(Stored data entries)
----

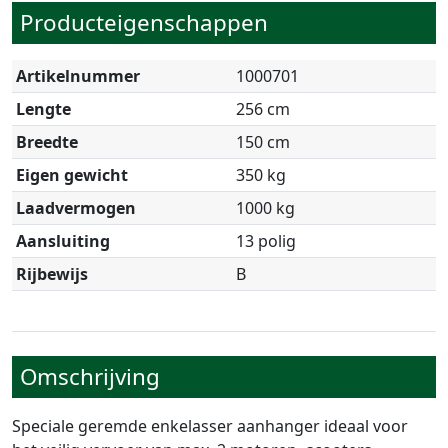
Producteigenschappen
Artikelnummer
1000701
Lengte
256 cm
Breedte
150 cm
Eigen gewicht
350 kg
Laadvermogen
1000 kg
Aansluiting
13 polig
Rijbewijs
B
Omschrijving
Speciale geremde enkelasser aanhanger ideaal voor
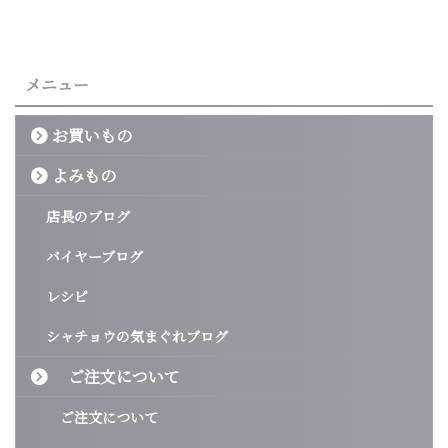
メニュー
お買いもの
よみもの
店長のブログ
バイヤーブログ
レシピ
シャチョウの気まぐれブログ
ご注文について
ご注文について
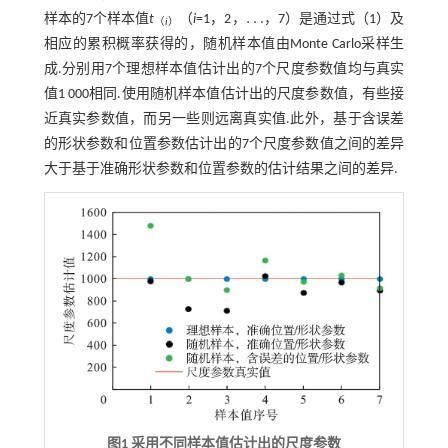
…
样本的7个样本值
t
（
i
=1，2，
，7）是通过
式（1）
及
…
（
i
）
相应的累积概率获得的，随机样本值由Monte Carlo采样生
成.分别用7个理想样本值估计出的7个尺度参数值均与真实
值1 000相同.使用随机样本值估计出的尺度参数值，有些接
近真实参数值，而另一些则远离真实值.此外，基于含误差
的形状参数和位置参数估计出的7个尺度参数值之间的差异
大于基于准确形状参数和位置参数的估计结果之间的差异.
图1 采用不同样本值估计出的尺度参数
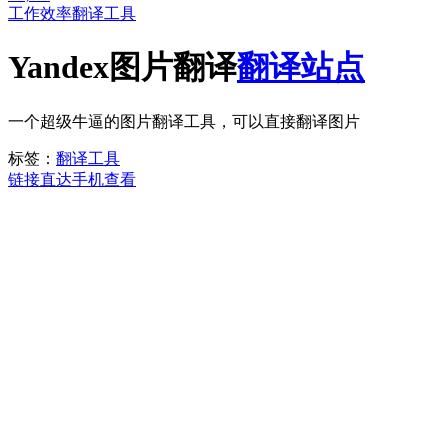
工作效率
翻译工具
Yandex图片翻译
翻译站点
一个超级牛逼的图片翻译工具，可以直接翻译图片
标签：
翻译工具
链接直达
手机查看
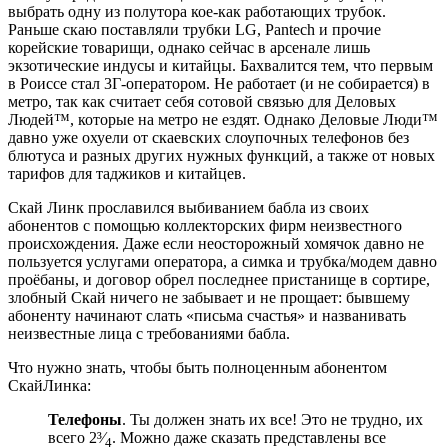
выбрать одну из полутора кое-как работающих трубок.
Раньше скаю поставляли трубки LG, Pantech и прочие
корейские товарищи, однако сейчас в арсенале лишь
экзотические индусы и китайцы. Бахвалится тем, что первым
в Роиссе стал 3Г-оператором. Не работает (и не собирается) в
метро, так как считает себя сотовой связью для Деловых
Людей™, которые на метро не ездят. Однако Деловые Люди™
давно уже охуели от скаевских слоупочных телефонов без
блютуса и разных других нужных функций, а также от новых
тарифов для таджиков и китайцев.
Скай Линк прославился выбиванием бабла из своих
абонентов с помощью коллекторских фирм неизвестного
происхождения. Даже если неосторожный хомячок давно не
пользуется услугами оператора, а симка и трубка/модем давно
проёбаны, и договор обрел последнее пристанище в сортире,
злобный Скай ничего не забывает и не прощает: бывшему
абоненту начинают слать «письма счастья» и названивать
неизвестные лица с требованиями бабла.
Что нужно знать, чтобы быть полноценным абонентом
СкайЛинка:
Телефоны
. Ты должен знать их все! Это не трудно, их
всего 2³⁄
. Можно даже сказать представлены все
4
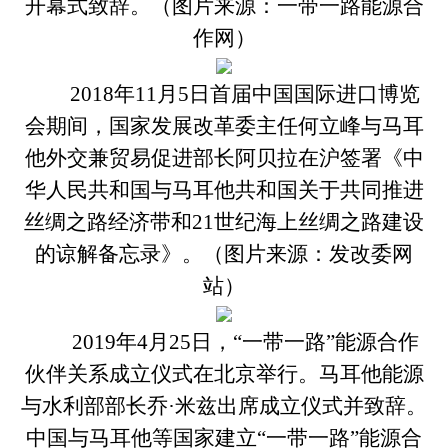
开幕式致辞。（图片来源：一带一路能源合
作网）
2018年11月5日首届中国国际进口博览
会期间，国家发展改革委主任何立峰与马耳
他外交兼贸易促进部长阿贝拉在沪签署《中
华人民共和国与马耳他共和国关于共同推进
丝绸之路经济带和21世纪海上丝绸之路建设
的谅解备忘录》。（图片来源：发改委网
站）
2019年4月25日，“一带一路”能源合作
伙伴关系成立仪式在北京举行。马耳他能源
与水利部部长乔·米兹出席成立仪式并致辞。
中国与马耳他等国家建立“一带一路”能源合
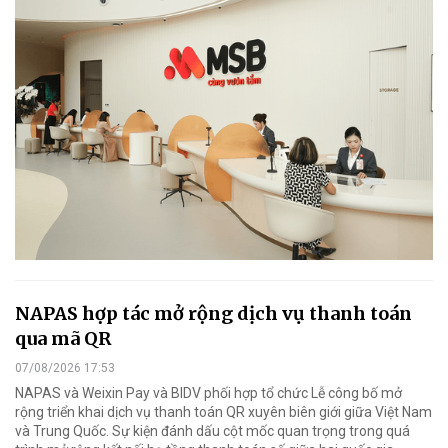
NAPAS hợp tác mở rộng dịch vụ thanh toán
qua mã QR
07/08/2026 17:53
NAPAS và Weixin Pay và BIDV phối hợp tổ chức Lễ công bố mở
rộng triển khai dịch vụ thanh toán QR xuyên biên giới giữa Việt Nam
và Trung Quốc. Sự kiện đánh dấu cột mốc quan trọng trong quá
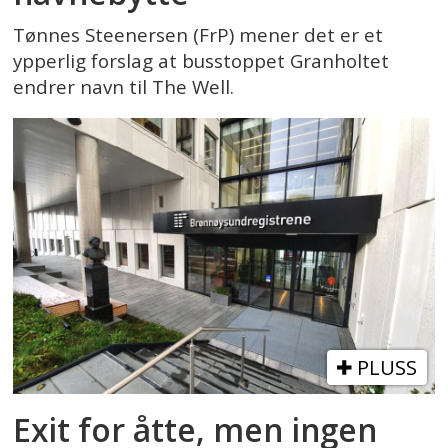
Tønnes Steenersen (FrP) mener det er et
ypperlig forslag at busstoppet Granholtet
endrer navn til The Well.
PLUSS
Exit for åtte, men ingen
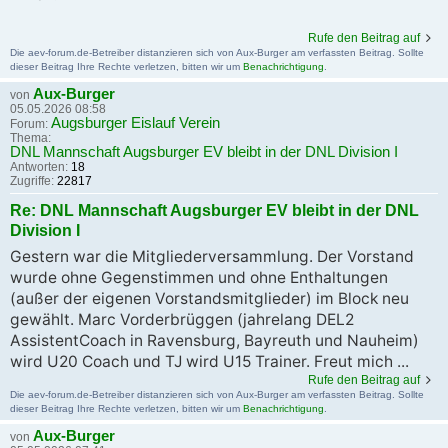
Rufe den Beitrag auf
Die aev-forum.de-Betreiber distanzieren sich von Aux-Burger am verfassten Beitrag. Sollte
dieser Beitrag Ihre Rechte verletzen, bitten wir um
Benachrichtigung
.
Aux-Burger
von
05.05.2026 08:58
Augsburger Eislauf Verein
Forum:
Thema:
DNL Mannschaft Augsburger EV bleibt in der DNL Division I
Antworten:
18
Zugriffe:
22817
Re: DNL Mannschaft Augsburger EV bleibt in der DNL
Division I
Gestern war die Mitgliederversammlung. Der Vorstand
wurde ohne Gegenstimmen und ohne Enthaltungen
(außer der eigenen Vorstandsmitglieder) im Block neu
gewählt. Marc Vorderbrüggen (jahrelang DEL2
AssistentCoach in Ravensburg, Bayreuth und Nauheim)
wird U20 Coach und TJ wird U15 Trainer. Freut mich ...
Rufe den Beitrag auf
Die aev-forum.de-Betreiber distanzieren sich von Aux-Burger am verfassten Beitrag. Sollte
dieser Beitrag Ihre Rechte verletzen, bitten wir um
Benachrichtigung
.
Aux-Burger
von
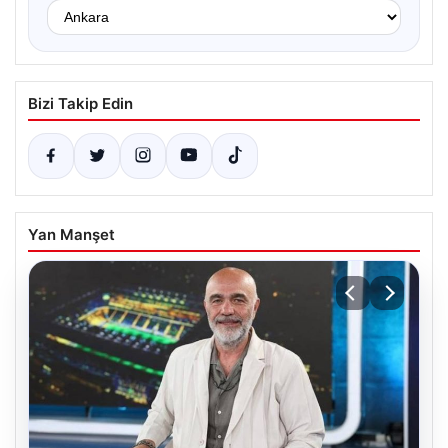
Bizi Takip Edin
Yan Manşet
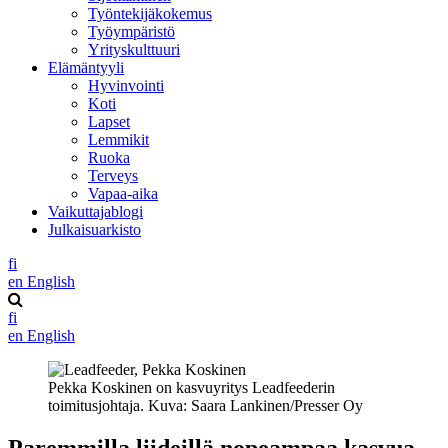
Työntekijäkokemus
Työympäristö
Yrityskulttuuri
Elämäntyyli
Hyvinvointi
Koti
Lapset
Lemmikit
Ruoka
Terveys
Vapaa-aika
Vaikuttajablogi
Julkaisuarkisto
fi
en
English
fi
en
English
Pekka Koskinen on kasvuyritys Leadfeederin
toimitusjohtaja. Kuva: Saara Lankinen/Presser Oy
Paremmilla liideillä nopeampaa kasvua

----

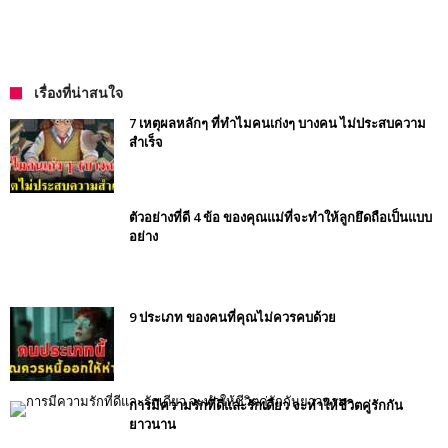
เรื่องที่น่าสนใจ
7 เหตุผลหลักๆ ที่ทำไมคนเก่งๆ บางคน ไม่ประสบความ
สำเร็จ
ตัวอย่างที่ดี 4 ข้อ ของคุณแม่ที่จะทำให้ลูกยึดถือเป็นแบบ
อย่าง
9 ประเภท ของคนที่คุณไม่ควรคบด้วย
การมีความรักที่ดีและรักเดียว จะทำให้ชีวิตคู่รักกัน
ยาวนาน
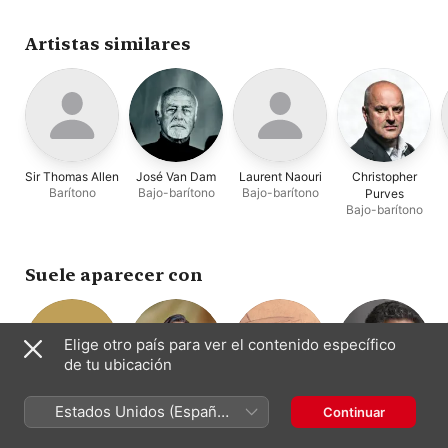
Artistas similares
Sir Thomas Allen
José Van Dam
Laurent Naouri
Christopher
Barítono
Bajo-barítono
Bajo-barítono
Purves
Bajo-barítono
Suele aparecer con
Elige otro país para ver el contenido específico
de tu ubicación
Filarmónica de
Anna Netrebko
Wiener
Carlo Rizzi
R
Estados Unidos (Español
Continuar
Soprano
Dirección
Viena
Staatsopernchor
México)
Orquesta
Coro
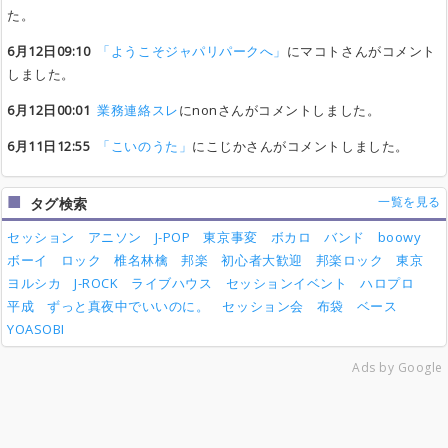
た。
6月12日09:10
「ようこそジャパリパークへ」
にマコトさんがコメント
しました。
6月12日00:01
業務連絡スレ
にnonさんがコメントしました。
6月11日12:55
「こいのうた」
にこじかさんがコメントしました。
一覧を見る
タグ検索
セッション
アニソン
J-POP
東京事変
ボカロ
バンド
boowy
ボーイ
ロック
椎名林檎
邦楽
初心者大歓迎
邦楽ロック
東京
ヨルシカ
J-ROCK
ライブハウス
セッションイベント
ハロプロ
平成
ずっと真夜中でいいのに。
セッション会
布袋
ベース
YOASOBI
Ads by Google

----

Action item: What is wanted is an exact copy of the lines above from the one containing "2018年11月5日首届中国国际进口博览" through the one containing "Exit for åtte, men ingen", with no pictures in it.

Solution:
2018年11月5日首届中国国际进口博览
会期间，国家发展改革委主任何立峰与马耳
他外交兼贸易促进部长阿贝拉在沪签署《中
华人民共和国与马耳他共和国关于共同推进
丝绸之路经济带和21世纪海上丝绸之路建设
的谅解备忘录》。（图片来源：发改委网
站）
2019年4月25日，“一带一路”能源合作
伙伴关系成立仪式在北京举行。马耳他能源
与水利部部长乔·米兹出席成立仪式并致辞。
中国与马耳他等国家建立“一带一路”能源合
NAPAS hợp tác mở rộng dịch vụ thanh toán
qua mã QR
07/08/2026 17:53
NAPAS và Weixin Pay và BIDV phối hợp tổ chức Lễ công bố mở
rộng triển khai dịch vụ thanh toán QR xuyên biên giới giữa Việt Nam
và Trung Quốc. Sự kiện đánh dấu cột mốc quan trọng trong quá
Tønnes Steenersen (FrP) mener det er et
ypperlig forslag at busstoppet Granholtet
endrer navn til The Well.
PLUSS
Exit for åtte, men ingen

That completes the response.